Guy Whittingham has challenged his players to ensure the Football League are responsible for relegating Pompey.
The Blues extended their impressive recent run of form by beating promotion-hopefuls Tranmere 1-0 yesterday.
The victory takes Whittingham’s men three points away from safety, with four matches still to play this season.
It’s an improbable position made possible from a recent resurgence of just two defeats in the past 11 matches.
In the meantime, there is the issue of a 10-point deduction, which is far from clear-cut.
In July 2012, the Football League stressed such a punishment – in recognition of Pompey failing to fulfil their first Company Voluntary Arrangement (CVA) – would be applied this season if the club came out of administration.
In theory, the Blues could exit administration by the end of next week if the Pompey Supporters’ Trust receive a satisfactory outcome from their High Court case.
However, there remains concerns that if the Blues are already relegated, the deduction may be applied at the start of next season in League Two.
And for Whittingham, it would mean everything for Pompey to go down because of the points loss rather than their results on the pitch.
He said: ‘It is everything, everything to us that the Football League relegate us rather than the players.
‘We have got to give our all until that point because then we can look at ourselves and say “hey, we did all right”.
‘We want the chance to say “despite everything that has gone on, we have done okay”.
‘That is so important to us and every game is one we are going out to win.
‘Of course there is that worry the points may come off next season.
‘But if we can get enough to finish outside the relegation zone, it doesn’t give people the chance to do that, does it?
‘You can sort of write off December and January with the team because everything else going on had such a big effect.
‘We got through it by being competitive so it (fifth from bottom) would be a huge achievement.

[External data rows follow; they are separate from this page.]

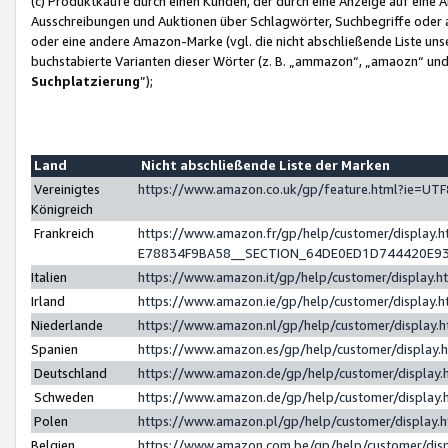
(c) Produktkäufe durch einen Kunden, der durch eine Anzeige auf eine 
Ausschreibungen und Auktionen über Schlagwörter, Suchbegriffe oder 
oder eine andere Amazon-Marke (vgl. die nicht abschließende Liste un
buchstabierte Varianten dieser Wörter (z. B. „ammazon“, „amaozn“ und „
Suchplatzierung
”);
Land
Nicht abschließende Liste der Marken
Vereinigtes
https://www.amazon.co.uk/gp/feature.html?ie=U
Königreich
Frankreich
https://www.amazon.fr/gp/help/customer/displa
E78834F9BA58__SECTION_64DE0ED1D744420E9
Italien
https://www.amazon.it/gp/help/customer/display
Irland
https://www.amazon.ie/gp/help/customer/displa
Niederlande
https://www.amazon.nl/gp/help/customer/display
Spanien
https://www.amazon.es/gp/help/customer/display
Deutschland
https://www.amazon.de/gp/help/customer/displa
Schweden
https://www.amazon.de/gp/help/customer/displa
Polen
https://www.amazon.pl/gp/help/customer/display
Belgien
https://www.amazon.com.be/gp/help/customer/d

Probably, personally, I would think it would be my greatest achievement.
‘You achieve things all over the place but that would probably be one of them, for sure.’
PKF and Portpin head to the High Court on April 10/11 over the valuation of the charge over Fratton Park.
Upon the result of that, should the Trust be able to meet that figure, they will take ownership of Pompey and the club can come out of administration.
It will then be up to the Football League to meet and issue the ‘golden share’, which is effectively League membership.
However, League chiefs have declined to reveal the date when this crucial meeting would be held. Time is running out this season, with Pompey’s campaign closing at Shrewsbury on April 27.